## SUPPLIED MATERIAL
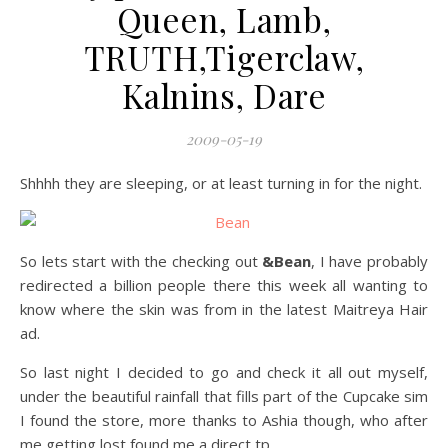
Queen, Lamb,
TRUTH,Tigerclaw,
Kalnins, Dare
2009-05-19
Shhhh they are sleeping, or at least turning in for the night.
So lets start with the checking out
&Bean
, I have probably
redirected a billion people there this week all wanting to
know where the skin was from in the latest Maitreya Hair
ad.
So last night I decided to go and check it all out myself,
under the beautiful rainfall that fills part of the Cupcake sim
I found the store, more thanks to Ashia though, who after
me getting lost found me a direct tp.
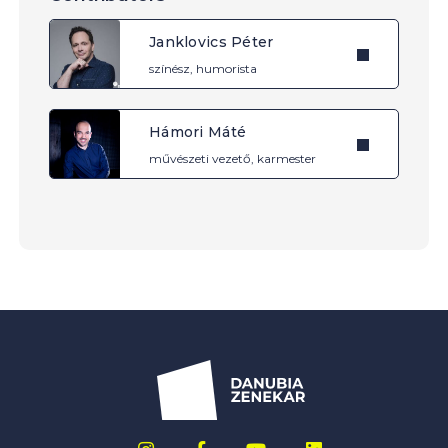
Janklovics Péter
színész, humorista
Hámori Máté
művészeti vezető, karmester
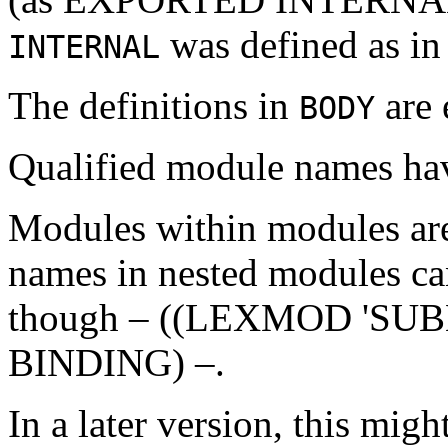
was defined as i
INTERNAL
The definitions in
are 
BODY
Qualified module names 
Modules within modules are 
names in nested modules can
though – ((LEXMOD 'S
BINDING) –.
In a later version, this migh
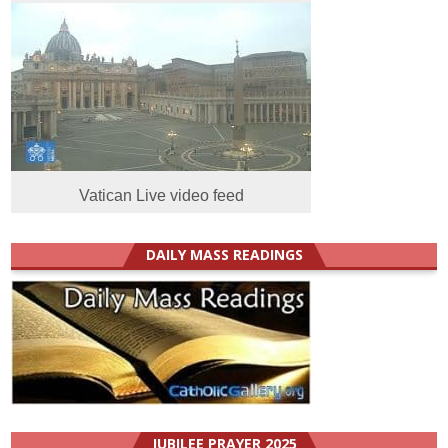
Vatican Live video feed
DAILY MASS READINGS
JUBILEE PRAYER 2025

## EXERCISE DIRECTIONS
A word-for-word repeat of the lines from the line with "was defined as i" to the last line of the data, both ends included and pictures left out, is all that should appear.

## RESULT FOR THIS EXERCISE
was defined as i
INTERNAL
The definitions in
are 
BODY
Qualified module names 
Modules within modules are 
names in nested modules can
though – ((LEXMOD 'S
BINDING) –.
In a later version, this migh
Vatican Live video feed
DAILY MASS READINGS
JUBILEE PRAYER 2025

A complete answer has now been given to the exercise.